My favorite part of the budget negotiations is when a glum-looking John Boehner — backed by the vulpine Eric Cantor, eyes blazing — steps in from of the cameras and accuses Barack Obama of “not negotiating in good faith.” And he does it with a straight face.
Apparently, good faith negotiation to a Republican consists of demanding unconditional surrender and an apology for disagreeing in the first place. This qualifies as theater of the absurd. Republicans can’t even negotiate in good faith with each other, for crying out loud, let alone with the president of the United States.
I had high hopes. I admit it. The economy was starting to revive, we had beaten the barbarians back from the gates of the city in the election and Mr. Obama seemed informed by a new resolve.
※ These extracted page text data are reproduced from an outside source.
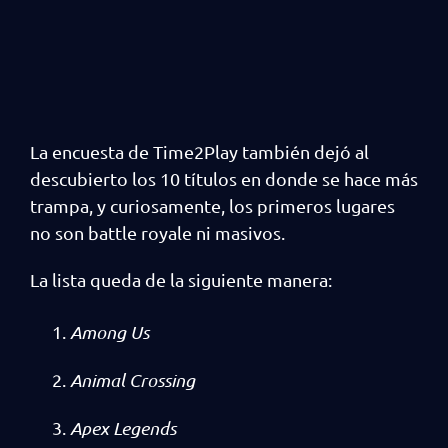
La encuesta de Time2Play también dejó al
descubierto los 10 títulos en donde se hace más
trampa, y curiosamente, los primeros lugares
no son battle royale ni masivos.
La lista queda de la siguiente manera:
Among Us
Animal Crossing
Apex Legends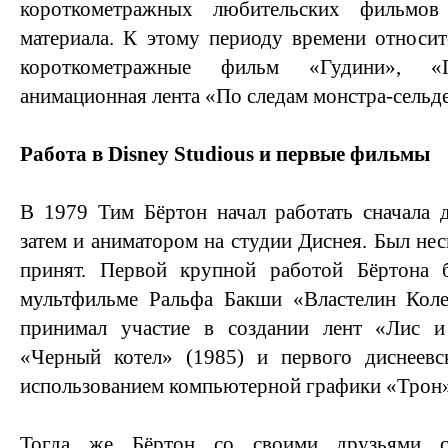
короткометражных любительских фильмов
материала. К этому периоду времени относит
короткометражные фильм «Гудини», «
анимационная лента «По следам монстра-сельд
Работа в Disney Studious и первые фильмы
В 1979 Тим Бёртон начал работать сначала 
затем и аниматором на студии Диснея. Был нес
принят. Первой крупной работой Бёртона 
мультфильме Ральфа Бакши «Властелин Коле
принимал участие в создании лент «Лис и
«Черный котел» (1985) и первого диснеев
использованием компьютерной графики «Трон»
Тогда же Бёртон со своими друзьями с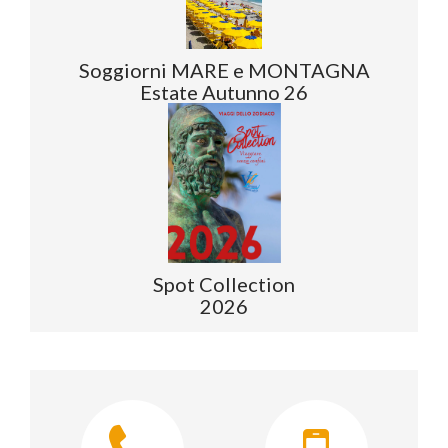
Soggiorni MARE e MONTAGNA
Estate Autunno 26
Spot Collection
2026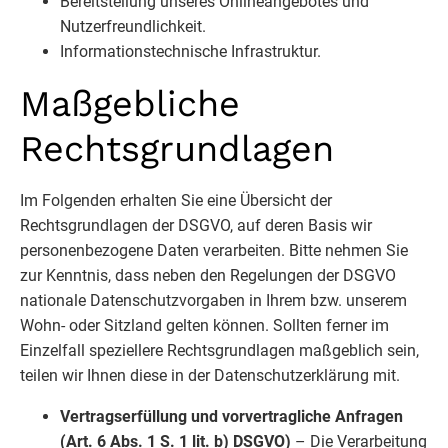
Bereitstellung unseres Onlineangebotes und
Nutzerfreundlichkeit.
Informationstechnische Infrastruktur.
Maßgebliche
Rechtsgrundlagen
Im Folgenden erhalten Sie eine Übersicht der
Rechtsgrundlagen der DSGVO, auf deren Basis wir
personenbezogene Daten verarbeiten. Bitte nehmen Sie
zur Kenntnis, dass neben den Regelungen der DSGVO
nationale Datenschutzvorgaben in Ihrem bzw. unserem
Wohn- oder Sitzland gelten können. Sollten ferner im
Einzelfall speziellere Rechtsgrundlagen maßgeblich sein,
teilen wir Ihnen diese in der Datenschutzerklärung mit.
Vertragserfüllung und vorvertragliche Anfragen
(Art. 6 Abs. 1 S. 1 lit. b) DSGVO)
– Die Verarbeitung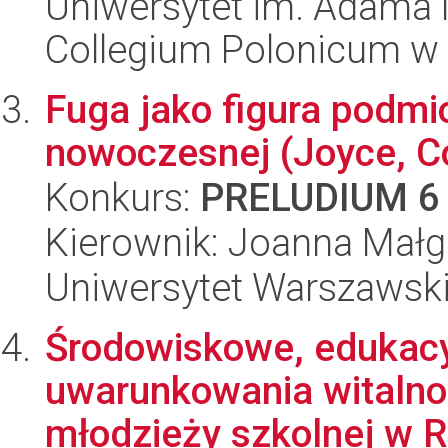
Uniwersytet im. Adama 
Collegium Polonicum w
Fuga jako figura podmio
nowoczesnej (Joyce, Co
Konkurs:
PRELUDIUM 6
Kierownik: Joanna Małg
Uniwersytet Warszawski,
Środowiskowe, edukacy
uwarunkowania witalno
młodzieży szkolnej w Ra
I was encouraged by Obama’s tough talk at the onset of the budget negotiations. He was prepared to cut the size of government and gradually reduce Social Security benefits through a complicated formula, yes. But he was also going to let tax rates rise by a few percentage points on income of more than $250,000 to even things out.
That wasn’t good enough for the Republicans. They kept holding out for no rate hikes on the rich, instead leaning heavily on taking money and benefits from the sick and the disabled to balance the budget.
Then Obama offered to raise the tax threshold to incomes of $400,000 or more.
“Oh no,” I said to myself. “He’s starting to negotiate with himself again. He always does that and he always loses.”
But then John Boehner, the Republican Speaker of House, started to negotiate with himself too. He offered to accept a tax rise for incomes of $1 million or more.
This, of course, was unacceptable to Democrats but, as it turned out, the Republican knuckle-draggers in the House wouldn’t go along either.
So, at this writing, there we are, on the very edge of the fiscal cliff with no easy way back. (Republican conservatives have an ancient Greek warrior streak in them. They stake out a position, then burn the boats they came in.)